Божий, людской закон понятен: служи честно, не гневи начальство, да о себе не забывай. А у них, разбойников, вроде бы другой закон: ежели, скажем, вызвался на дело, хоть на смерть, то не отступай. А отступишь, так сам себя загрызешь. Вот они, законы-то разбойников! И получалось, что девятнадцатый нумер вроде бы вызвался («прошу меня расстрелять»), да отступил, притих. И сейчас себя поедом ест. Такой момент чуять надо.
Двери всех камер открывал и закрывал Соколов собственноручно: на прогулку или в ванну нумера отвести, перед завтраком, чтоб койку поднять, после ужина, чтоб койку опустить. Дверь открывал Соколов, а входили унтера. От таких, как девятнадцатый, лучше держаться подальше. А сегодня вошел и Соколов.

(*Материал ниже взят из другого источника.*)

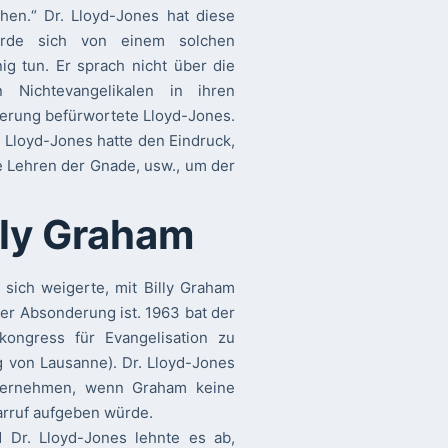
hen.“ Dr. Lloyd-Jones hat diese
ürde sich von einem solchen
g tun. Er sprach nicht über die
 Nichtevangelikalen in ihren
rung befürwortete Lloyd-Jones.
n. Lloyd-Jones hatte den Eindruck,
e Lehren der Gnade, usw., um der
lly Graham
sich weigerte, mit Billy Graham
r Absonderung ist. 1963 bat der
kongress für Evangelisation zu
g von Lausanne). Dr. Lloyd-Jones
übernehmen, wenn Graham keine
arruf aufgeben würde.
d Dr. Lloyd-Jones lehnte es ab,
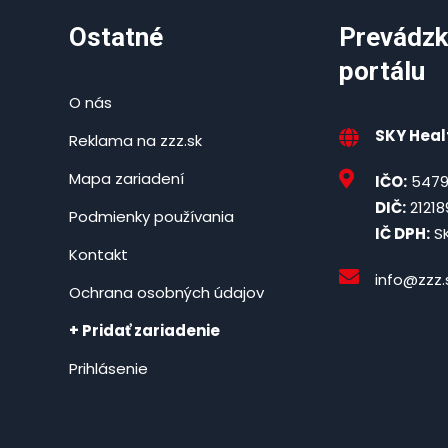
Ostatné
Prevádzk
portálu
O nás
SKY Healt
Reklama na zzz.sk
Mapa zariadení
IČO:
5479
DIČ:
21218
Podmienky používania
IČ DPH:
SK
Kontakt
info@zzz.
Ochrana osobných údajov
+ Pridať zariadenie
Prihlásenie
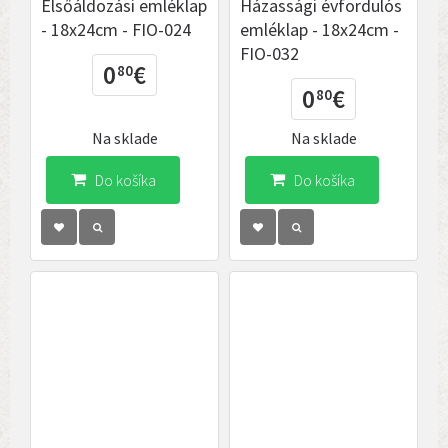
Elsőáldozási emléklap
Házassági évfordulós
- 18x24cm - FIO-024
emléklap - 18x24cm -
FIO-032
0
€
80
0
€
80
Na sklade
Na sklade
Do košíka
Do košíka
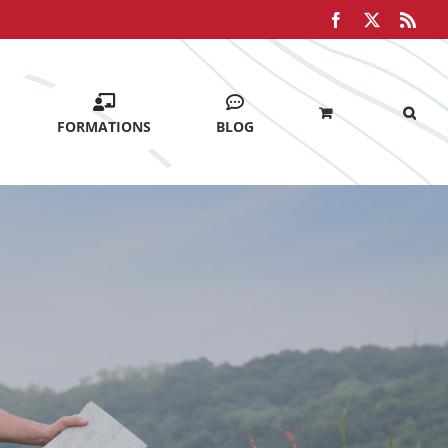
Facebook
X
Rss
FORMATIONS
BLOG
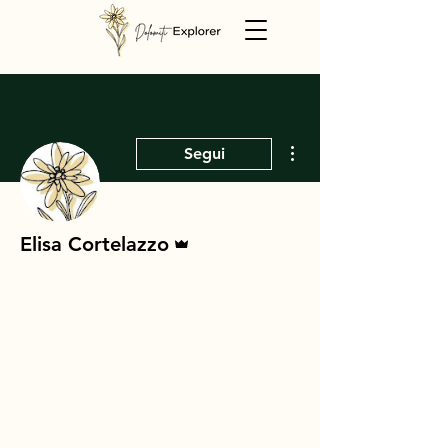
Altre azioni
Segui
Amministratore
Elisa Cortelazzo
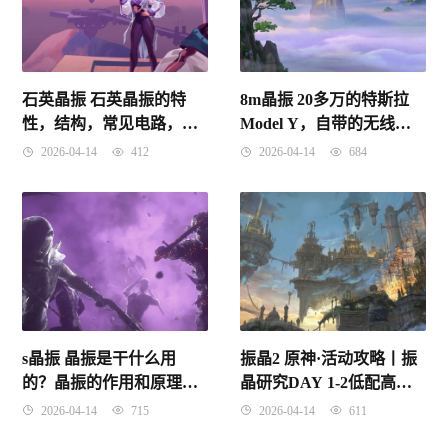
石英晶振 石英晶振的特
8m晶振 20多万的特斯拉
性，结构，常见电路，检
Model Y，自带的无线充
测，修理方法
电模块用料如何？拆解给
2026-04-14
412
2026-04-14
684
你看
s晶振 晶振是干什么用
振晶2 原神·活动攻略丨振
的？晶振的作用和原理？
晶研究DAY 1-2低配高分
一文带你搞懂晶振
详解
2026-04-14
715
2026-04-14
611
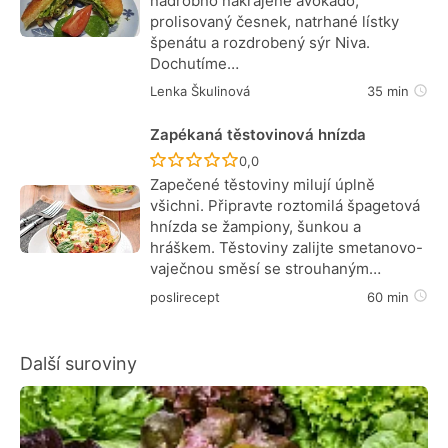
nadrobno nakrájené avokádo,
prolisovaný česnek, natrhané lístky
špenátu a rozdrobený sýr Niva.
Dochutíme…
Lenka Škulinová
35 min
Zapékaná těstovinová hnízda
Recept ještě nebyl hodnocen
0,0
Zapečené těstoviny milují úplně
všichni. Připravte roztomilá špagetová
hnízda se žampiony, šunkou a
hráškem. Těstoviny zalijte smetanovo-
vaječnou směsí se strouhaným…
poslirecept
60 min
Další suroviny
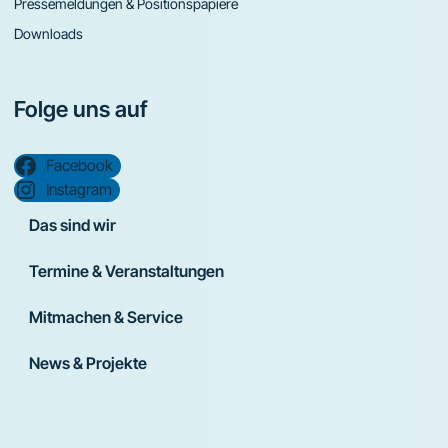
Pressemeldungen & Positionspapiere
Downloads
Folge uns auf
Facebook
Instagram
Das sind wir
Termine & Veranstaltungen
Mitmachen & Service
News & Projekte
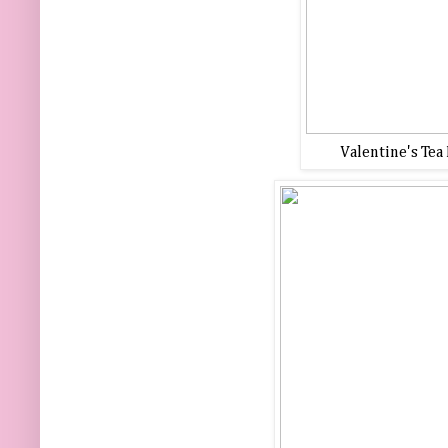
Valentine's Tea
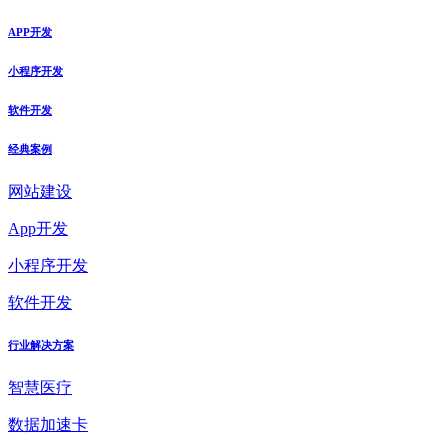
APP开发
小程序开发
软件开发
经典案例
网站建设
App开发
小程序开发
软件开发
行业解决方案
智慧医疗
数据加速卡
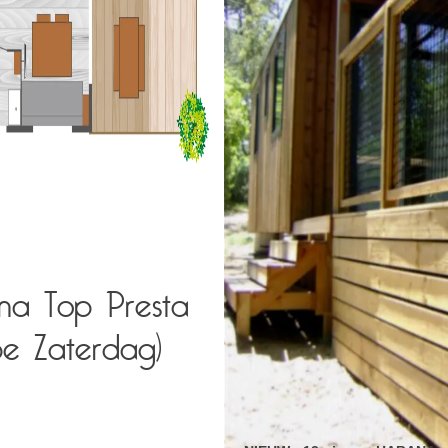
na Top Presta
pe Zaterdag)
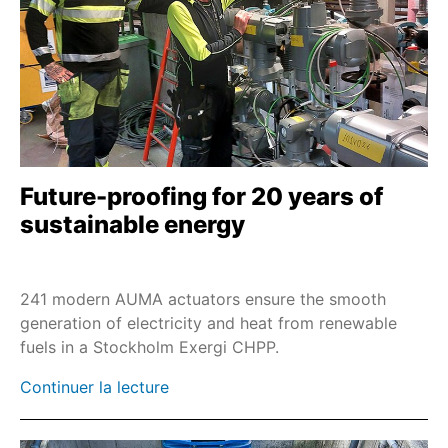
SEVEN - 2SQ7
2SP7
M7636./M7637.
M76348
Télécommande RSTX 100
2SL7
Future-proofing for 20 years of
LE
sustainable energy
SAI/SARI
SAN/SARN
241 modern AUMA actuators ensure the smooth
PROFOX-L
generation of electricity and heat from renewable
fuels in a Stockholm Exergi CHPP.
SBA 06 - SBA 200
ES 05 / ES 06
Continuer la lecture
NR 2.1 / NR 2.2 / NR 2.3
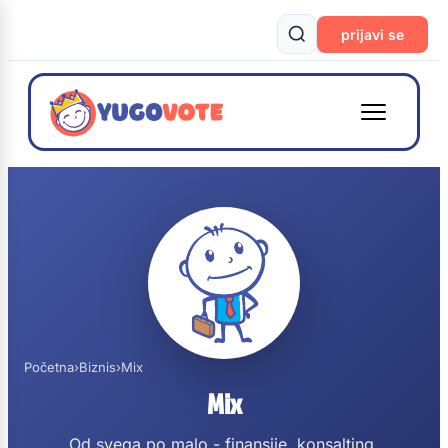
prijavi se
Početna
›
Biznis
›
Mix
Mix
Od svega po malo - finansije, konsalting,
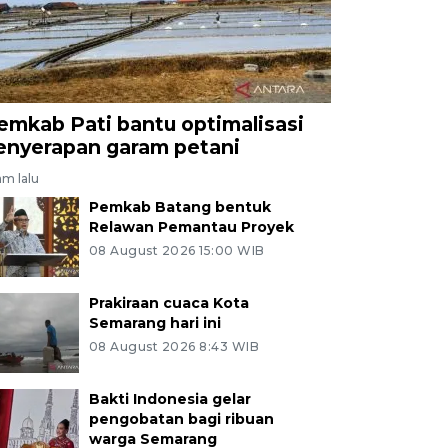
emkab Pati bantu optimalisasi
enyerapan garam petani
am lalu
Pemkab Batang bentuk
Relawan Pemantau Proyek
08 August 2026 15:00 WIB
Prakiraan cuaca Kota
Semarang hari ini
08 August 2026 8:43 WIB
Bakti Indonesia gelar
pengobatan bagi ribuan
warga Semarang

Нумер сидел с легкой улыбочкой и вроде бы глядел на унтеров, которые койку опускали, но Соколов готов был поклясться, что не видит их нумер, в своем он море-окияне плавает.
— Тебе известно, что вставать надо, когда смотритель входит? — сказал Соколов и приготовился. Знал смотритель, что не любит нумер, когда ему тыкают, но таков был порядок, а к порядку приучать надобно. И потому ожидал он обычных слов: мол, не встану и тыр-пыр. Так раньше бывало, когда Соколов в камеру захаживал, пока это ему не надоело. Сейчас важен был ответ нумера. Или неверно Соколов момент учуял? И вдруг нумер взглянул на Соколова, ласково взглянул, видать, плавал еще в своем окияне-море, бороду почесал и ответствовал:
— А у меня случай был. Я сидел, а царь стоял. И долго стоял.
Не нашелся, что сказать Матвей Ефимович. Да за такие дерзкие слова… Да где это видано…
Круто повернулся смотритель и вышел из камеры.
Потом он был у Покрошинского с докладом. Шинель в прихожей оставил, сапоги обтер. У ковра стоял, не наступал. А на ковре кошечка лежала, потягивалась. Вот бы такую Сережке!
Господин полковник доклад вполуха слушал, да все в другую дверь косился. Там, в столовой, — знал Соколов — игра. Там ждали полковника жандармский ротмистр (начальник внешней охраны), казначей и его преподобие, настоятель церкви. Видать, не шла сегодня Каспару Казимировичу карта. Да и на лице красные пятна проступили, знамо, их благородие за воротник изрядно заложили… И опять утреннее чувство, чувство обиды, всколыхнулось в душе Соколова. Значит, это он недосмотрел? Это у него, Матвея Ефимыча, мало усердия?
Дома был порядок. Дети уложены, ужин накрыт, Марья Ефимовна выглянула из спальни, задержалась. Нахмурился Соколов: не до баловства нынче. Поняла жена, дверь тихонько прикрыла. Соколов откушал буднично, без настроения, и заперся у себя в светелке.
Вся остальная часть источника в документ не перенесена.